Como toda efeméride é apenas uma conta que se faz a partir do calendário, Focus conversou com jornalistas e pesquisadores de música para debater se, de fato, 1972 é um ano especial na música brasileira.
Também perguntamos quais as forças dentro da cultura e da vida política e social do Brasil naquele período estavam operando para que o ano mágico se tornasse “um divisor de águas para a música pop brasileira”, como aponta o crítico norte-americano Andy Beta, em resenha sobre o álbum “Clube da Esquina”, no Pitchfork, em 2018.
Por fim, não podíamos deixar de fazer a pergunta difícil: de todos esses discos marcantes, quais são os seus três — e apenas três — favoritos? Leia, a seguir, os principais trechos das entrevistas.
OS ANOS 1970 NA MPB
“Eu acho que 1972 foi um ano especial, mas eu não particularizaria esse ano. De 1968, ou seja, da Tropicália em diante, todos os anos foram bem especiais, até no mínimo 1976. Essa produção do início dos anos 70 tem muito a ver com o legado que ficou da era dos festivais, uma coisa que fortaleceu demais a música brasileira. E, mesmo sob muita guerra no contexto dos festivais, o ponto de vista dos tropicalistas prevaleceu, virou hegemônico”. Pedro Alexandre Sanches, jornalista cultural e crítico musical.

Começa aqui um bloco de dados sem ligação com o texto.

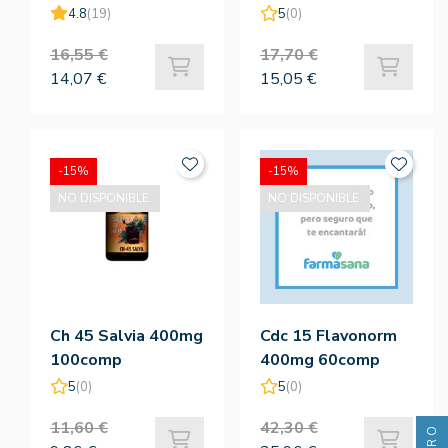
4.8
(19)
5
(0)
16,55 €
17,70 €
14,07 €
15,05 €
-15%
-15%
NO DISPONIBLE.
NO DISPONIBLE.
Ch 45 Salvia 400mg
Cdc 15 Flavonorm
100comp
400mg 60comp
5
(0)
5
(0)
11,60 €
42,30 €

“A década de 1970 é muito importante para a música brasileira como um todo, indo além daquilo que consideramos como MPB. Foi uma época de estabilização do mercado do disco e também do showbiz, com estruturas maiores de shows, turnês pelo país, junto com a influência do rádio e da TV. Alguns artistas que iniciaram suas carreiras na década anterior também atingiram um nível de maior autonomia e maturidade em suas carreiras e dentro das gravadoras, e puderam ousar mais. O público também já parecia estar mais preparado para essas novidades, já bem articulado com o desenvolvimento de linguagens artísticas já influenciadas pela música de massa norte-americana, dialogando também com tradições locais. É um momento em que os artistas brasileiros consolidam uma dicção muito particular”. Luciana Xavier de Oliveira, professora e pesquisadora de relações étnico-raciais da UFABC .
1972 NO BRASIL
“Eu acho que 1972 foi um ano muito importante para a música brasileira, se você pensar nos discos que foram produzidos, mas entendo isso dentro de um processo que já vinha vindo antes, desde a Tropicália. Ou seja, é um amadurecimento da música brasileira. A influência da contracultura, da cultura internacional, já estava mais assimilada. Dois dos discos que eu amo — “Transa” e “Expresso 2222”, começaram a ser feitos pelo Caetano e pelo Gil quando eles ainda estavam no exílio. E aí tem uma volta deles para as raízes brasileiras, mas já influenciados por tudo que estavam vivendo lá em Londres”. Luanda Baldijão, DJ e pesquisadora musical.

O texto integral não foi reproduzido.